Ouais - une vraie blague de boomer, quoi.

C’est sûr et certain que ce problème ne sera pas observé dans Supper Club, dont l’histoire est enracinée dans les “speakeasy” (bar clandestin) de l’ère de la prohibition aux États-Unis. Des dîners clandestins non-liquides peuvent très bien avoir existé à ce point, aussi, mais leur première édition connue était pendant les années 1930 à Londres. 

Malgré sa longue histoire, il y a que quelques endroits qui sont bien ‘connus’ dans le monde pour la densité de restaurants clandestins; par exemple, Le Cap en Afrique du Sud et les Pays Bas. Mais pourtant - être connu, ce n’est pas vraiment le but, non ? 

En substance, les ‘Supper Clubs’ sont des établissements de restauration clandestins, qui ne tombent ni dans la catégorie de ‘restaurant’, ni dans celle de ‘dîner privé’, mais quelque part perdus au milieu. Comme avec des restaurants traditionnels, il faut que les clients réservent leur table, qu’ils arrivent, et qu’ils paient leur addition à la fin du repas. Néanmoins, c’est ce qui se passe entre temps, c’est ce qui fait toute la différence.
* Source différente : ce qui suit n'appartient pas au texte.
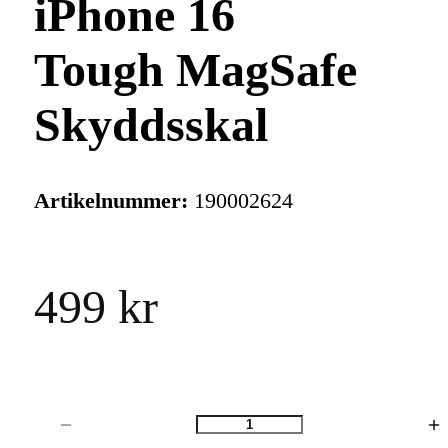
iPhone 16
Tough MagSafe
Skyddsskal
Artikelnummer:
190002624
499 kr
Antal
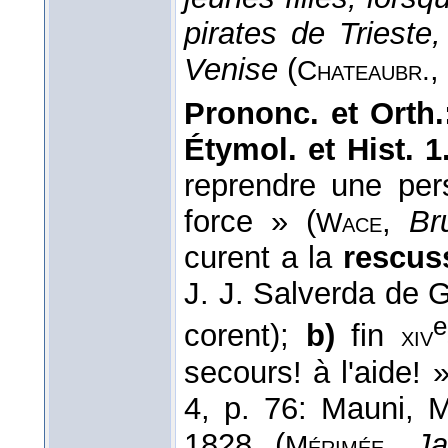
pirates de Trieste
Venise
(
,
Chateaubr.
Prononc. et Orth.
Étymol. et Hist. 1.
reprendre une pe
force » (
,
Br
Wace
curent a la
rescus
J. J. Salverda de 
e
corent);
b)
fin
xiv
secours! à l'aide! »
4, p. 76: Mauni, 
1828 (
,
Ja
Mérimée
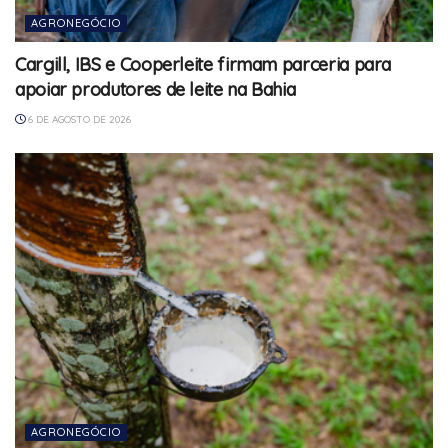
AGRONEGÓCIO
Cargill, IBS e Cooperleite firmam parceria para
apoiar produtores de leite na Bahia
6 DE AGOSTO DE 2026
AGRONEGÓCIO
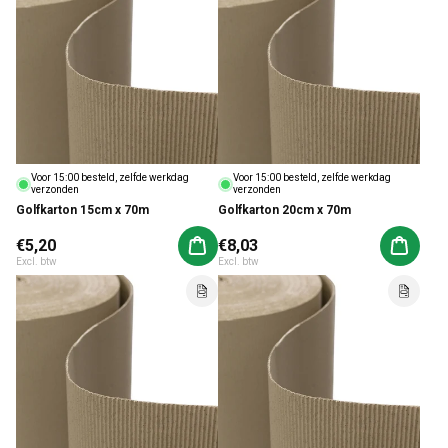
Voor 15:00 besteld, zelfde werkdag
Voor 15:00 besteld, zelfde werkdag
verzonden
verzonden
Golfkarton 15cm x 70m
Golfkarton 20cm x 70m
Normale prijs
€5,20
Normale prijs
€8,03
Aan winkelwagen toevoegen
Aan win
Excl. btw
Excl. btw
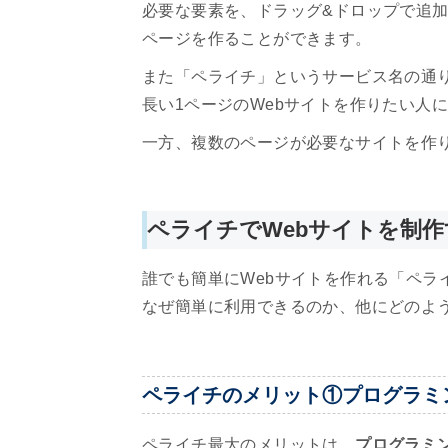
必要な要素を、ドラッグ&ドロップで追加
ページを作ることができます。
また「ペライチ」というサービス名の通り
長い1ページのWebサイトを作りたい人
一方、複数のページが必要なサイトを作
ペライチでWebサイトを制
誰でも簡単にWebサイトを作れる「ペラ
なぜ簡単に利用できるのか、他にどのよ
ペライチのメリット①プログラミ
ペライチ最大のメリットは、
プログラミ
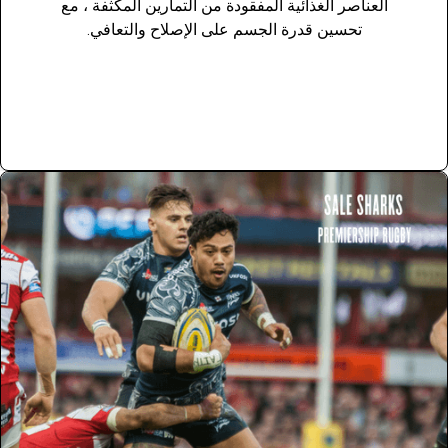
العناصر الغذائية المفقودة من التمارين المكثفة ، مع
تحسين قدرة الجسم على الإصلاح والتعافي.
المنتجات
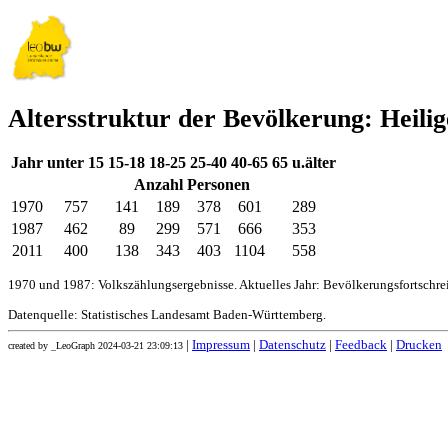
Altersstruktur der Bevölkerung: Heili
Jahr
unter 15
15-18
18-25
25-40
40-65
65 u.älter
Anzahl Personen
1970
757
141
189
378
601
289
1987
462
89
299
571
666
353
2011
400
138
343
403
1104
558
1970 und 1987: Volkszählungsergebnisse. Aktuelles Jahr: Bevölkerungsfortschr
Datenquelle: Statistisches Landesamt Baden-Württemberg.
|
Impressum
|
Datenschutz
|
Feedback
|
Drucken
created by _LeoGraph 2024-03-21 23:09:13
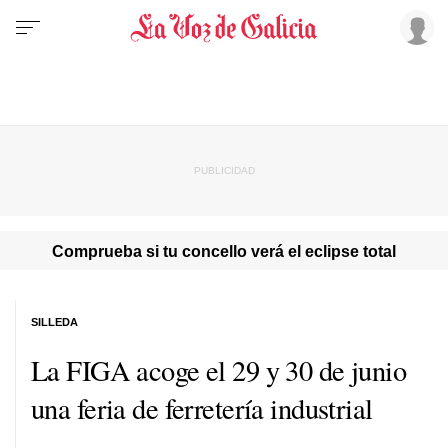
Comprueba si tu concello verá el eclipse total
SILLEDA
La FIGA acoge el 29 y 30 de junio
una feria de ferretería industrial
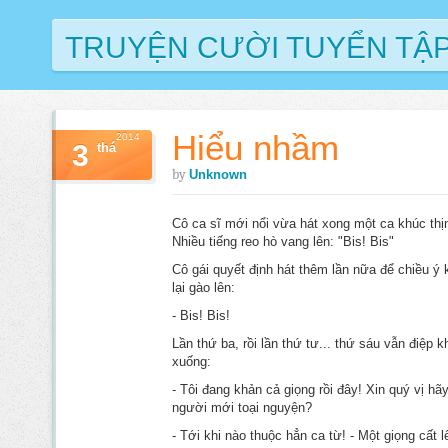
TRUYỆN CƯỜI TUYỂN TẬ
Hiểu nhầm
2014
3
thá
by
Unknown
Cô ca sĩ mới nổi vừa hát xong một ca khúc thị
Nhiều tiếng reo hò vang lên: "Bis! Bis"
Cô gái quyết định hát thêm lần nữa để chiều ý 
lại gào lên:
- Bis! Bis!
Lần thứ ba, rồi lần thứ tư... thứ sáu vẫn điệp k
xuống:
- Tôi đang khản cả giọng rồi đây! Xin quý vị hã
người mới toại nguyện?
- Tới khi nào thuộc hẳn ca từ! - Một giọng cất 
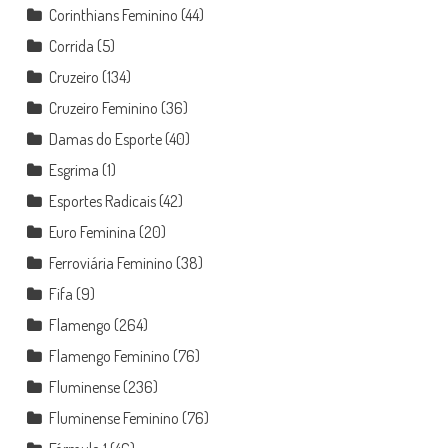
Corinthians Feminino
(44)
Corrida
(5)
Cruzeiro
(134)
Cruzeiro Feminino
(36)
Damas do Esporte
(40)
Esgrima
(1)
Esportes Radicais
(42)
Euro Feminina
(20)
Ferroviária Feminino
(38)
Fifa
(9)
Flamengo
(264)
Flamengo Feminino
(76)
Fluminense
(236)
Fluminense Feminino
(76)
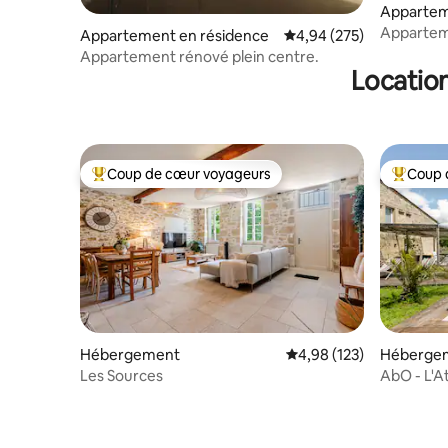
Appartem
Appartem
Appartement en résidence
Évaluation moyenne sur 
4,94 (275)
avec terr
Appartement rénové plein centre.
Location
Coup de cœur voyageurs
Coup 
Coups de cœur voyageurs les plus appréciés
Coups de
Hébergement
Évaluation moyenne sur
4,98 (123)
Héberge
Les Sources
AbO - L'At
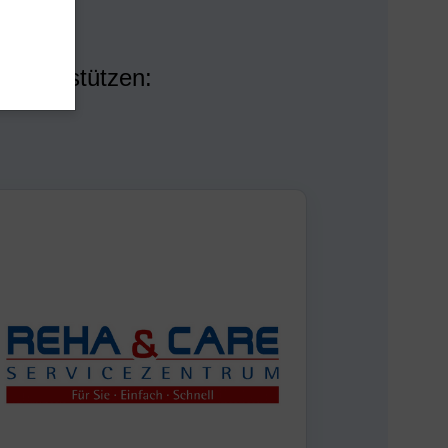
R
911-923 89 96-0
nfo@atv1873frankonia.de
 unterstützen:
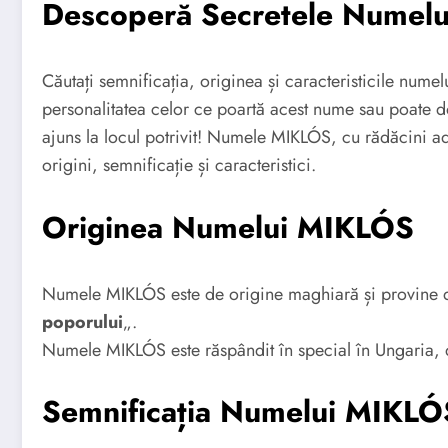
Descoperă Secretele Numel
Căutați semnificația, originea și caracteristicile nume
personalitatea celor ce poartă acest nume sau poate d
ajuns la locul potrivit! Numele MIKLÓS, cu rădăcini ad
origini, semnificație și caracteristici.
Originea Numelui MIKLÓS
Numele MIKLÓS este de origine maghiară și provine 
poporului
„.
Numele MIKLÓS este răspândit în special în Ungaria, dar 
Semnificația Numelui MIKLÓ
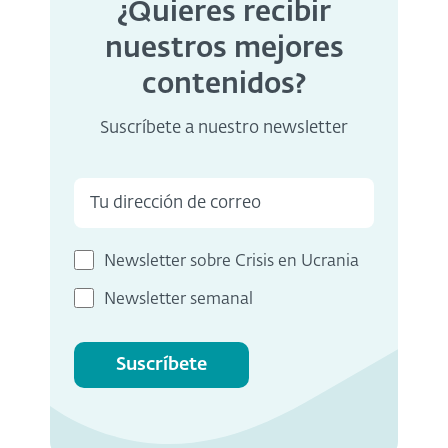
¿Quieres recibir
nuestros mejores
contenidos?
Suscríbete a nuestro newsletter
Newsletter sobre Crisis en Ucrania
Newsletter semanal
Suscríbete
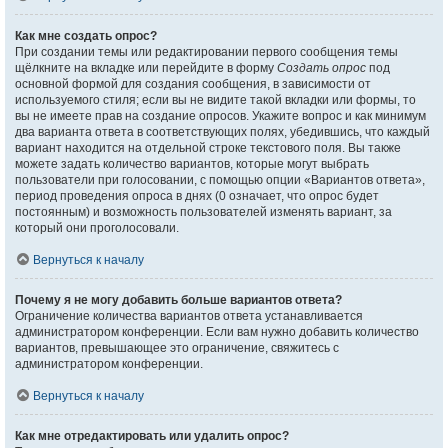
Как мне создать опрос?
При создании темы или редактировании первого сообщения темы
щёлкните на вкладке или перейдите в форму
Создать опрос
под
основной формой для создания сообщения, в зависимости от
используемого стиля; если вы не видите такой вкладки или формы, то
вы не имеете прав на создание опросов. Укажите вопрос и как минимум
два варианта ответа в соответствующих полях, убедившись, что каждый
вариант находится на отдельной строке текстового поля. Вы также
можете задать количество вариантов, которые могут выбрать
пользователи при голосовании, с помощью опции «Вариантов ответа»,
период проведения опроса в днях (0 означает, что опрос будет
постоянным) и возможность пользователей изменять вариант, за
который они проголосовали.
Вернуться к началу
Почему я не могу добавить больше вариантов ответа?
Ограничение количества вариантов ответа устанавливается
администратором конференции. Если вам нужно добавить количество
вариантов, превышающее это ограничение, свяжитесь с
администратором конференции.
Вернуться к началу
Как мне отредактировать или удалить опрос?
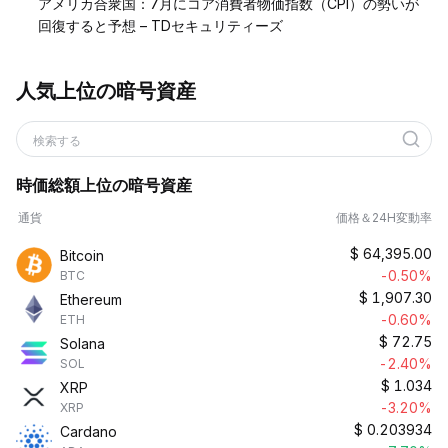
アメリカ合衆国：7月にコア消費者物価指数（CPI）の勢いが
回復すると予想 – TDセキュリティーズ
人気上位の暗号資産
検索する
時価総額上位の暗号資産
通貨
価格＆24H変動率
$
64,395.00
Bitcoin
-0.50%
BTC
$
1,907.30
Ethereum
-0.60%
ETH
$
72.75
Solana
-2.40%
SOL
$
1.034
XRP
-3.20%
XRP
$
0.203934
Cardano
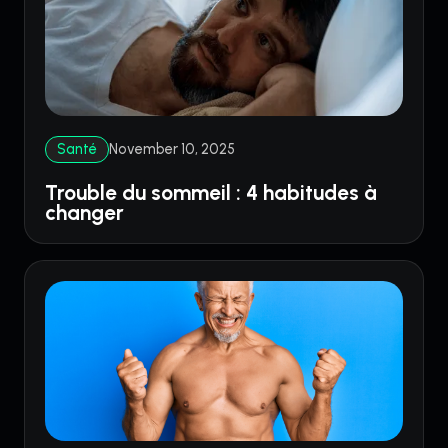
Santé
November 10, 2025
Trouble du sommeil : 4 habitudes à
changer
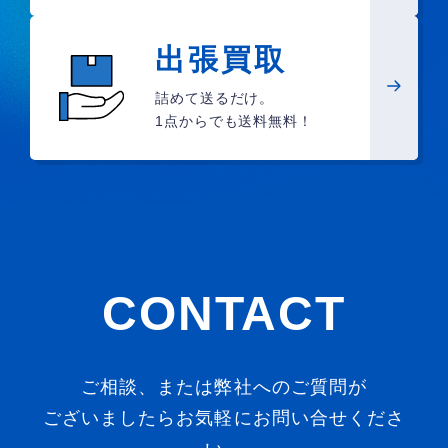
出張買取
詰めて送るだけ。
1点からでも送料無料！
CONTACT
ご相談、または弊社へのご質問が
ございましたらお気軽にお問い合せくださ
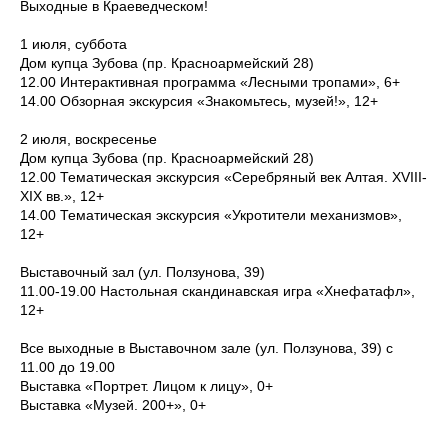
Выходные в Краеведческом!
1 июля, суббота
Дом купца Зубова (пр. Красноармейский 28)
12.00 Интерактивная программа «Лесными тропами», 6+
14.00 Обзорная экскурсия «Знакомьтесь, музей!», 12+
2 июля, воскресенье
Дом купца Зубова (пр. Красноармейский 28)
12.00 Тематическая экскурсия «Серебряный век Алтая. XVIII-
XIX вв.», 12+
14.00 Тематическая экскурсия «Укротители механизмов»,
12+
Выставочный зал (ул. Ползунова, 39)
11.00-19.00 Настольная скандинавская игра «Хнефатафл»,
12+
Все выходные в Выставочном зале (ул. Ползунова, 39) с
11.00 до 19.00
Выставка «Портрет. Лицом к лицу», 0+
Выставка «Музей. 200+», 0+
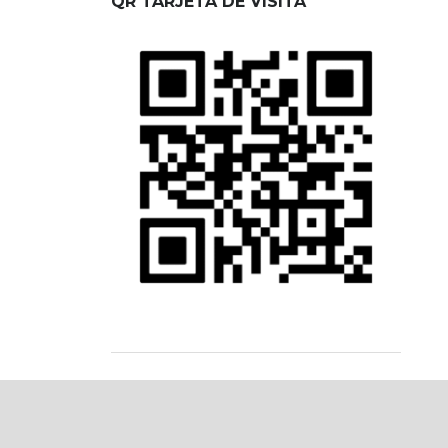
QR TARJETA DE VISITA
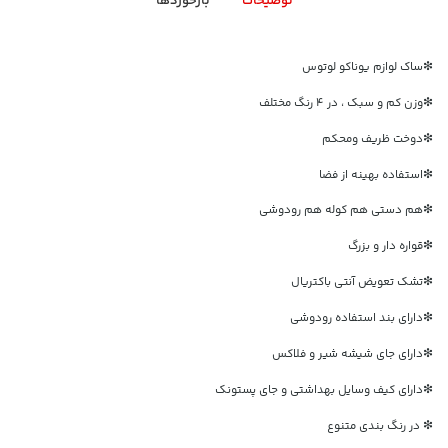
توضیحات
بازخوردها
❇ساک لوازم یوناکو لوتوس
❇وزن کم و سبک ، در ۴ رنگ مختلف
❇دوخت ظریف ومحکم
❇استفاده بهینه از فضا
❇هم دستی هم کوله هم رودوشی
❇قواره دار و بزرگ
❇تشک تعویض آنتی باکتریال
❇دارای بند استفاده رودوشی
❇دارای جای شیشه شیر و فلاکس
❇دارای کیف وسایل بهداشتی و جای پستونک
❇ در رنگ بندی متنوع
Il y a beaucoup des raisons différentes pour participer à un ‘Supper Club’. Souvent, les gens y vont pour avoir l’opportunité d’essayer de nouveaux types de cuisine auxquels ils n’ont peut-être pas accès dans les restaurants traditionnels - pour des raisons pratiques ou financières. Bien que la nourriture reste une partie de l’expérience clairement importante, pour nous le plus excitant était la possibilité de partager des histoires avec de parfaits étrangers et le partage de l’espace d’une façon dont les repas dans des restaurants ‘normaux’ ne permettent pas. 

Le Supper Club de Venise, nommé Sugar Streetest né comme projet commun entre l’écrivaine Lisa Hilton et la Chef privé Anna Gilchrest, avec le but de donner à nouveau une vie à l’histoire de la Serenissima, à travers la nourriture. Le résultat est une explosion des sens : vous êtes invités, pas seulement à goûter le menu soigneusement préparé, mais aussi à connaitre de nouveaux visages, écouter de nouvelles histoires, échanger des poignées de main, et à respirer les doux arômes de leur joli jardin. 

Le dernier Supper Club auquel nous avons assisté était axé autour du thème du couvent vénitien. Sur chaque table, en plus du menu écrit à la main, il y avait aussi une page imprimée recto-verso pleine d’informations sur le sujet - méticuleusement recherché et converti en prose. Chaque plat du menu se situe dans ce contexte historique - par exemple, le primo de “Saint-Jacques volées” — une réflexion sur les retours des pêcheurs moins abondant que prévu après avoir fait appel aux couvents; ou le secondo  plutôt osé d’un “involtino d’inquisiteur” - roulades de veau farcies aux abricots

Il y a une beauté raffinée dans le mariage de la nourriture et de l’histoire au Sugar Street Supper Club. C’est une expérience que, depuis notre première visite, nous sommes impatients de revivre.

Si vous habitez dans une ville peuplée, c’est très probable qu’il y ait un Supper Club caché quelque part. Mentions notables dans le monde : Ma’ Hidden Supper Club à Milan, Secret Supper Club by Homespun au Cap, einsteinLyon à Lyon, Sunday Dinner Club à Chicago, et le Sunday Night Dinner à New York.